Electrical Metering for Linemen and Techicians


Blondel’s Theorem

Metering theory for alternating current circuits was in its infancy in the early 1890’s. In 1893 an engineer by the name of Andre E. Blondel set forth the basic rules for metering all alternating current circuits.
Simply Stated:

Count the number of wires in any circuit (including the neutral).  One less stator than the total number of wires in the circuit is required to correctly meter the energy flowing in the circuit

For example:
A 2-wire circuit requires a single stator meter.
A 3-wire circuit requires a two-stator meter.
A 4-wire circuit requires a three-stator meter.

In practice, Blondel’s Theorem is not strictly adhered to in all metering applications. Meter manufacturers have found ways to design special meters that allow adequate accuracy without the required number of stators. One such meter is the common (form 2S) house meter. It is a single stator meter that is specifically designed to meter a 3-wire circuit. In addition, some metering circuits may be connected in special configurations, which may also provide adequate levels of accuracy without the required number of stators.

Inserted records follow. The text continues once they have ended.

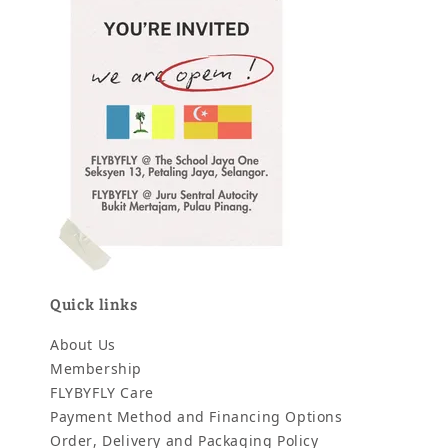
Quick links
About Us
Membership
FLYBYFLY Care
Payment Method and Financing Options
Order, Delivery and Packaging Policy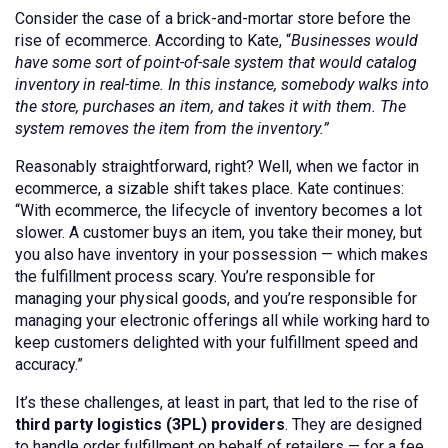
Consider the case of a brick-and-mortar store before the
rise of ecommerce. According to Kate, “
Businesses would
have some sort of point-of-sale system that would catalog
inventory in real-time. In this instance, somebody walks into
the store, purchases an item, and takes it with them. The
system removes the item from the inventory.”
Reasonably straightforward, right? Well, when we factor in
ecommerce, a sizable shift takes place. Kate continues:
“With ecommerce, the lifecycle of inventory becomes a lot
slower. A customer buys an item, you take their money, but
you also have inventory in your possession — which makes
the fulfillment process scary. You’re responsible for
managing your physical goods, and you’re responsible for
managing your electronic offerings all while working hard to
keep customers delighted with your fulfillment speed and
accuracy.”
It’s these challenges, at least in part, that led to the rise of
third party logistics (3PL) providers
. They are designed
to handle order fulfillment on behalf of retailers — for a fee.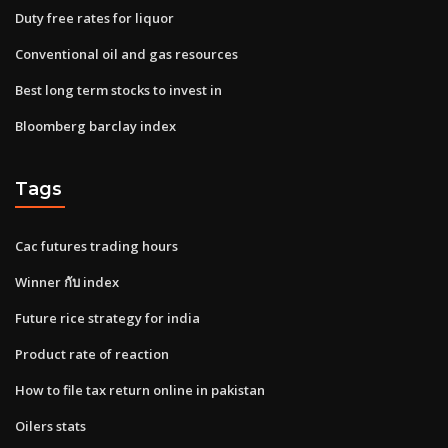
Duty free rates for liquor
Conventional oil and gas resources
Best long term stocks to invest in
Bloomberg barclay index
Tags
Cac futures trading hours
Winner กับ index
Future rice strategy for india
Product rate of reaction
How to file tax return online in pakistan
Oilers stats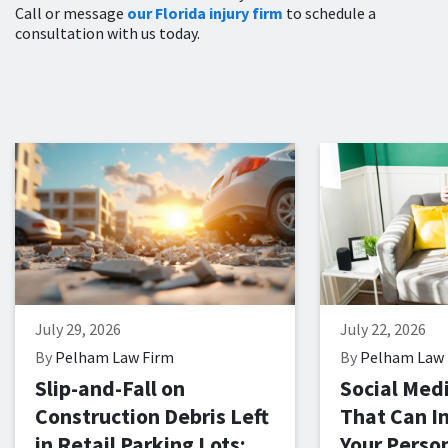
Call or message
our Florida injury firm
to schedule a
consultation with us today.
July 29, 2026
July 22, 2026
By
Pelham Law Firm
By
Pelham Law 
Slip-and-Fall on
Social Med
Construction Debris Left
That Can I
in Retail Parking Lots:
Your Person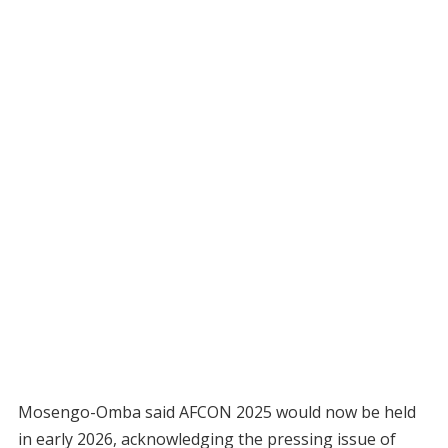
Mosengo-Omba said AFCON 2025 would now be held
in early 2026, acknowledging the pressing issue of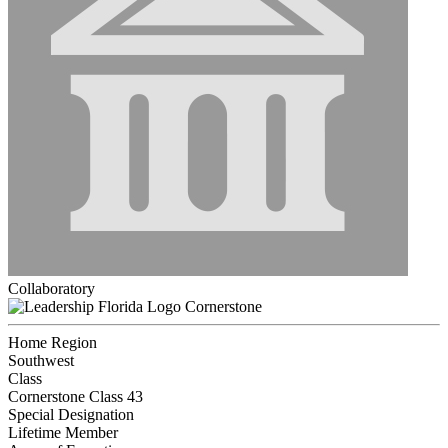
Collaboratory
Cornerstone
Home Region
Southwest
Class
Cornerstone Class 43
Special Designation
Lifetime Member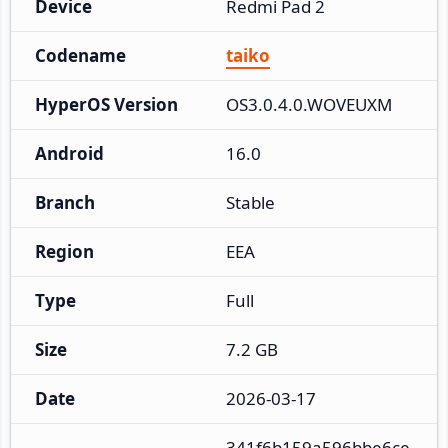
Device
Redmi Pad 2
Codename
taiko
HyperOS Version
OS3.0.4.0.WOVEUXM
Android
16.0
Branch
Stable
Region
EEA
Type
Full
Size
7.2 GB
Date
2026-03-17
341f6b159a596bbe6ce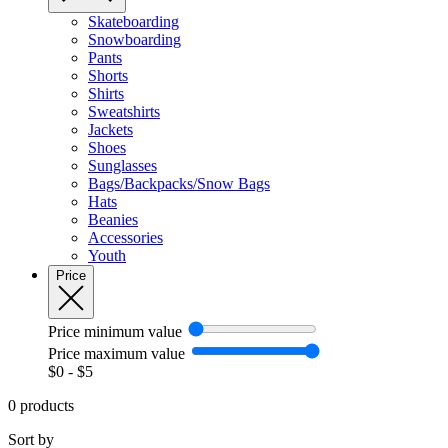
Skateboarding
Snowboarding
Pants
Shorts
Shirts
Sweatshirts
Jackets
Shoes
Sunglasses
Bags/Backpacks/Snow Bags
Hats
Beanies
Accessories
Youth
Price
Price minimum value
Price maximum value
$
0
- $
5
0 products
Sort by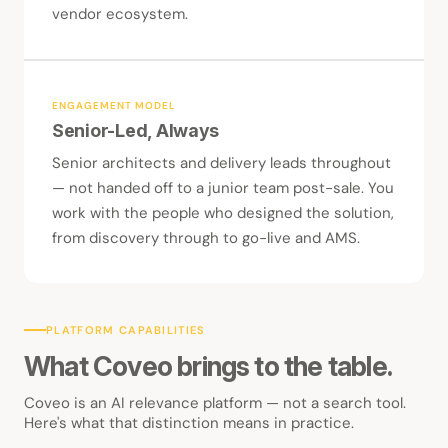
vendor ecosystem.
ENGAGEMENT MODEL
Senior-Led, Always
Senior architects and delivery leads throughout
— not handed off to a junior team post-sale. You
work with the people who designed the solution,
from discovery through to go-live and AMS.
PLATFORM CAPABILITIES
What Coveo brings to the table.
Coveo is an AI relevance platform — not a search tool.
Here's what that distinction means in practice.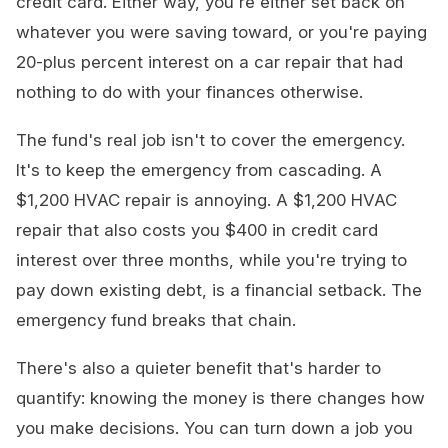
credit card. Either way, you're either set back on
whatever you were saving toward, or you're paying
20-plus percent interest on a car repair that had
nothing to do with your finances otherwise.
The fund's real job isn't to cover the emergency.
It's to keep the emergency from cascading. A
$1,200 HVAC repair is annoying. A $1,200 HVAC
repair that also costs you $400 in credit card
interest over three months, while you're trying to
pay down existing debt, is a financial setback. The
emergency fund breaks that chain.
There's also a quieter benefit that's harder to
quantify: knowing the money is there changes how
you make decisions. You can turn down a job you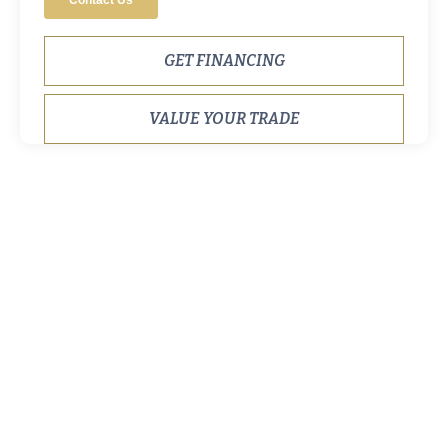
GET FINANCING
VALUE YOUR TRADE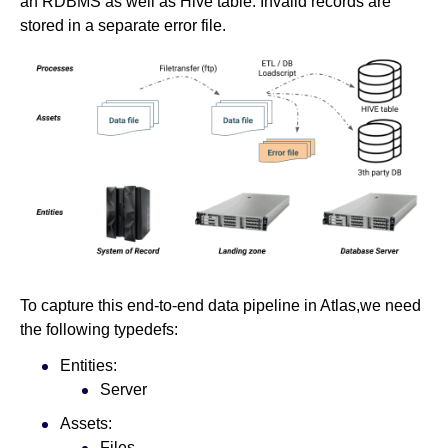
an RDBMS as well as Hive table. Invalid records are
stored in a separate error file.
To capture this end-to-end data pipeline in Atlas,we need
the following typedefs:
Entities:
Server
Assets:
Files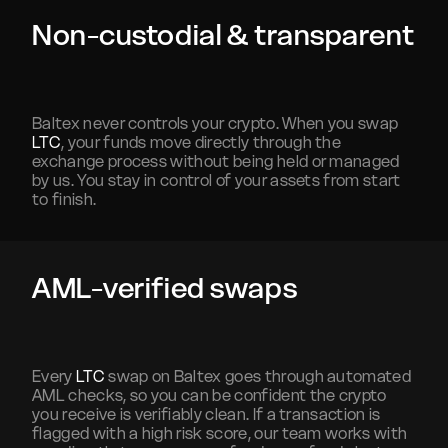
Non-custodial & transparent
Baltex never controls your crypto. When you swap
LTC
, your funds move directly through the
exchange process without being held or managed
by us. You stay in control of your assets from start
to finish.
AML-verified swaps
Every
LTC
swap on Baltex goes through automated
AML checks, so you can be confident the crypto
you receive is verifiably clean. If a transaction is
flagged with a high risk score, our team works with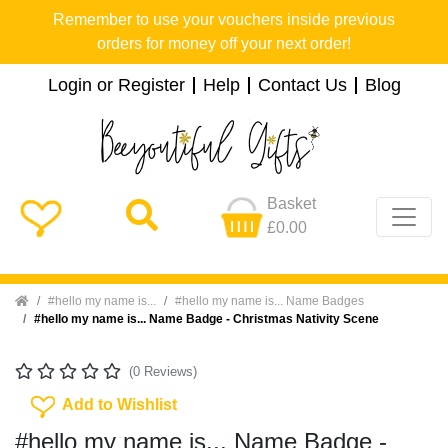
Remember to use your vouchers inside previous
orders for money off your next order!
Login or Register
Help
Contact Us
Blog
Basket
£0.00
Home
#hello my name is...
#hello my name is... Name Badges
#hello my name is... Name Badge - Christmas Nativity Scene
(0 Reviews)
Add To Wishlist
Add to Wishlist
#hello my name is... Name Badge -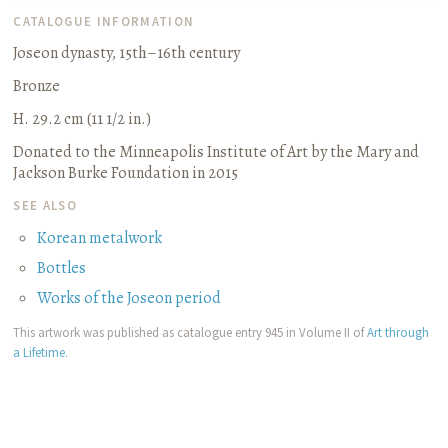
CATALOGUE INFORMATION
Joseon dynasty, 15th–16th century
Bronze
H. 29.2 cm (11 1/2 in.)
Donated to the Minneapolis Institute of Art by the Mary and
Jackson Burke Foundation in 2015
SEE ALSO
Korean metalwork
Bottles
Works of the Joseon period
This artwork was published as catalogue entry 945 in Volume II of
Art through
a Lifetime
.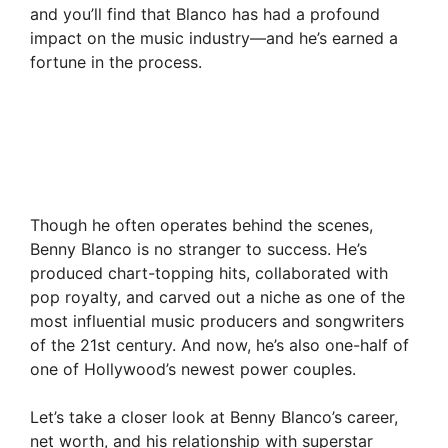
and you’ll find that Blanco has had a profound
impact on the music industry—and he’s earned a
fortune in the process.
Though he often operates behind the scenes,
Benny Blanco is no stranger to success. He’s
produced chart-topping hits, collaborated with
pop royalty, and carved out a niche as one of the
most influential music producers and songwriters
of the 21st century. And now, he’s also one-half of
one of Hollywood’s newest power couples.
Let’s take a closer look at Benny Blanco’s career,
net worth, and his relationship with superstar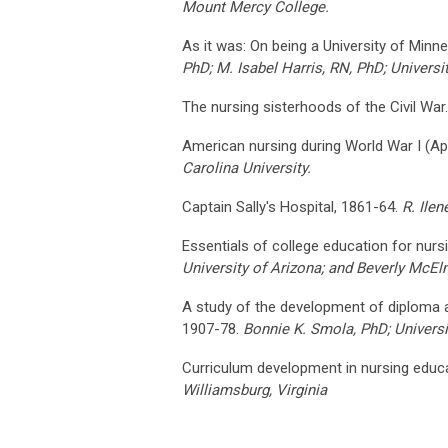
Mount Mercy College.
As it was: On being a University of Minn
PhD; M. Isabel Harris, RN, PhD; Universi
The nursing sisterhoods of the Civil War
American nursing during World War I (A
Carolina University.
Captain Sally's Hospital, 1861-64.
R. Ile
Essentials of college education for nurs
University of Arizona; and Beverly McElmu
A study of the development of diploma 
1907-78.
Bonnie K. Smola, PhD; Universi
Curriculum development in nursing educ
Williamsburg, Virginia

A quite appropriate question to ask is, "Was Blondel wrong"? The answer is, "No"! Any time a metering circuit does not strictly adhere to Blondel’s Theorem, it is subject to inaccuracies when the voltages present in the circuits are not balanced. Once again, to emphasize the previous sentence, when cheating on Blondel’s Theorem, it is the balance of the voltages that are important, not the balance of currents flowing in the circuits! Most voltages in modern alternating current circuits are adequately balanced to permit these deviations from the rules laid forth by Blondel.